Given data:
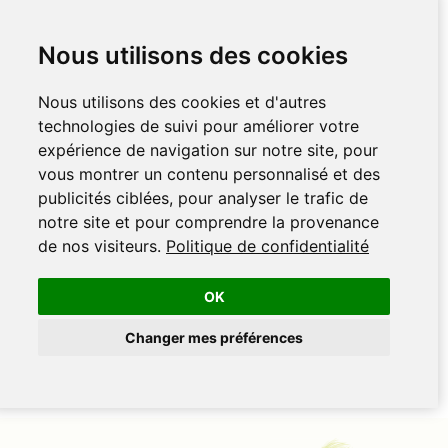
Nous utilisons des cookies
Nous utilisons des cookies et d'autres
technologies de suivi pour améliorer votre
expérience de navigation sur notre site, pour
vous montrer un contenu personnalisé et des
publicités ciblées, pour analyser le trafic de
notre site et pour comprendre la provenance
de nos visiteurs.
Politique de confidentialité
OK
Changer mes préférences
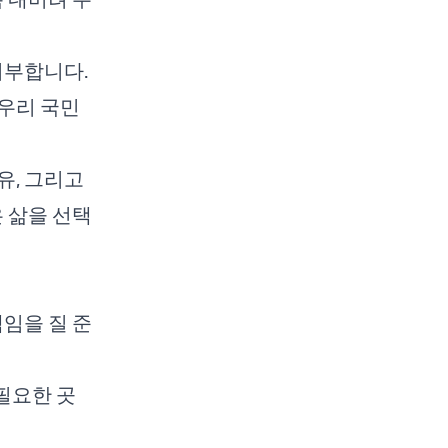
거부합니다.
우리 국민
유, 그리고
은 삶을 선택
책임을 질 준
 필요한 곳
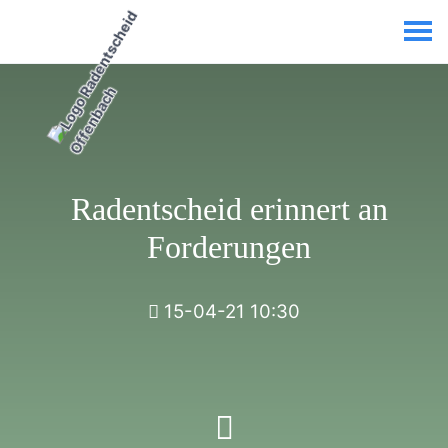
Radentscheid erinnert an
Forderungen
15-04-21 10:30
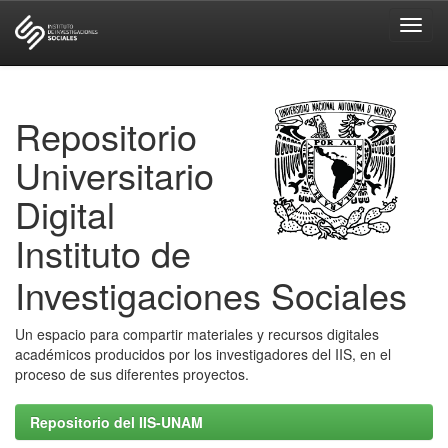
Skip
navigation
Repositorio
Universitario
Digital
Instituto de
Investigaciones Sociales
Un espacio para compartir materiales y recursos digitales
académicos producidos por los investigadores del IIS, en el
proceso de sus diferentes proyectos.
Repositorio del IIS-UNAM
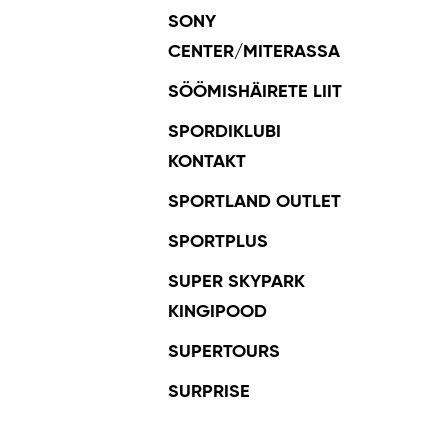
SONY
CENTER/MITERASSA
SÖÖMISHÄIRETE LIIT
SPORDIKLUBI
KONTAKT
SPORTLAND OUTLET
SPORTPLUS
SUPER SKYPARK
KINGIPOOD
SUPERTOURS
SURPRISE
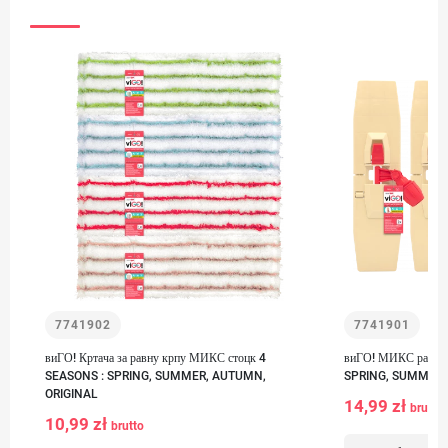
7741902
7741901
виГО! Кртача за равну крпу МИКС стоцк 4
виГО! МИКС рам за
SEASONS : SPRING, SUMMER, AUTUMN,
SPRING, SUMMER,
ORIGINAL
14,99 zł
brutto
10,99 zł
brutto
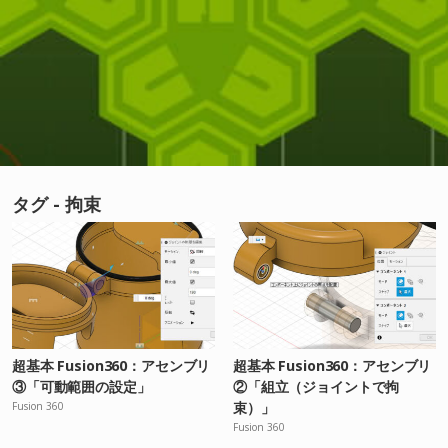
タグ - 拘束
超基本 Fusion360：アセンブリ
超基本 Fusion360：アセンブリ
③「可動範囲の設定」
②「組立（ジョイントで拘
束）」
Fusion 360
Fusion 360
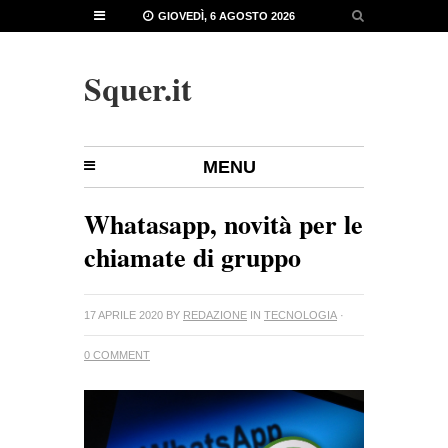
GIOVEDÌ, 6 AGOSTO 2026
Squer.it
MENU
Whatasapp, novità per le
chiamate di gruppo
17 APRILE 2020
BY
REDAZIONE
IN
TECNOLOGIA
·
0 COMMENT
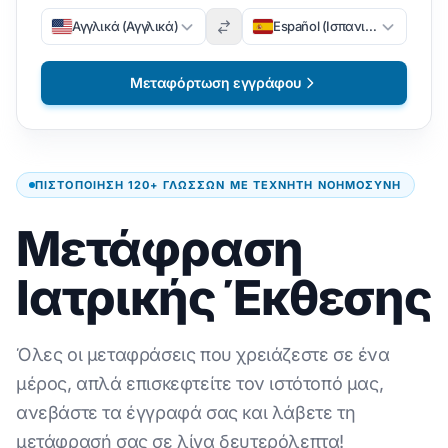
Αγγλικά (Αγγλικά)
Español (Ισπανικά)
Μεταφόρτωση εγγράφου
ΠΙΣΤΟΠΟΊΗΣΗ 120+ ΓΛΩΣΣΏΝ ΜΕ ΤΕΧΝΗΤΉ ΝΟΗΜΟΣΎΝΗ
Μετάφραση
Ιατρικής Έκθεσης
Όλες οι μεταφράσεις που χρειάζεστε σε ένα
μέρος, απλά επισκεφτείτε τον ιστότοπό μας,
ανεβάστε τα έγγραφά σας και λάβετε τη
μετάφρασή σας σε λίγα δευτερόλεπτα!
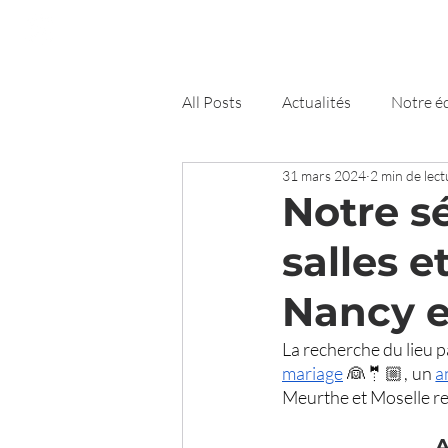
FunCube
Démo
Détails
All Posts
Actualités
Notre é
31 mars 2024
2 min de lect
Nancy
Conseils
Notre s
salles e
Nancy e
mariage
 👰​🤵🏼​, un 
a
Meurthe et Moselle reg
A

Task description: Repeat the listing above word for word. Do not include the pictures.

Result of this task:
Nous utilisons des cookies
Nous utilisons des cookies et d'autres
technologies de suivi pour améliorer votre
expérience de navigation sur notre site, pour
vous montrer un contenu personnalisé et des
publicités ciblées, pour analyser le trafic de
notre site et pour comprendre la provenance
de nos visiteurs.
Politique de confidentialité
OK
Changer mes préférences
거부합니다.
우리 국민
유, 그리고
은 삶을 선택
책임을 질 준
 필요한 곳
Radentscheid erinnert an
Forderungen
15-04-21 10:30
Skip
navigation
Repositorio
Universitario
Digital
Instituto de
Investigaciones Sociales
Un espacio para compartir materiales y recursos digitales
académicos producidos por los investigadores del IIS, en el
proceso de sus diferentes proyectos.
Repositorio del IIS-UNAM
SONY
CENTER/MITERASSA
SÖÖMISHÄIRETE LIIT
SPORDIKLUBI
KONTAKT
SPORTLAND OUTLET
SPORTPLUS
SUPER SKYPARK
KINGIPOOD
SUPERTOURS
SURPRISE
7741902
7741901
виГО! Кртача за равну крпу МИКС стоцк 4
виГО! МИКС рам за
SEASONS : SPRING, SUMMER, AUTUMN,
SPRING, SUMMER,
ORIGINAL
14,99 zł
brutto
10,99 zł
brutto
タグ - 拘束
超基本 Fusion360：アセンブリ
超基本 Fusion360：アセンブリ
③「可動範囲の設定」
②「組立（ジョイントで拘
束）」
Fusion 360
Fusion 360
GIOVEDÌ, 6 AGOSTO 2026
Squer.it
MENU
Whatasapp, novità per le
chiamate di gruppo
17 APRILE 2020
BY
REDAZIONE
IN
TECNOLOGIA
·
0 COMMENT
Αγγλικά (Αγγλικά)
Español (Ισπανικά)
Μεταφόρτωση εγγράφου
ΠΙΣΤΟΠΟΊΗΣΗ 120+ ΓΛΩΣΣΏΝ ΜΕ ΤΕΧΝΗΤΉ ΝΟΗΜΟΣΎΝΗ
Μετάφραση
Ιατρικής Έκθεσης
Όλες οι μεταφράσεις που χρειάζεστε σε ένα
μέρος, απλά επισκεφτείτε τον ιστότοπό μας,
ανεβάστε τα έγγραφά σας και λάβετε τη
μετάφρασή σας σε λίγα δευτερόλεπτα!
FunCube
Démo
Détails
All Posts
Actualités
Notre é
31 mars 2024
2 min de lect
Nancy
Conseils
Notre s
salles e
Nancy e
mariage
 👰​🤵🏼​, un 
a
Meurthe et Moselle reg
A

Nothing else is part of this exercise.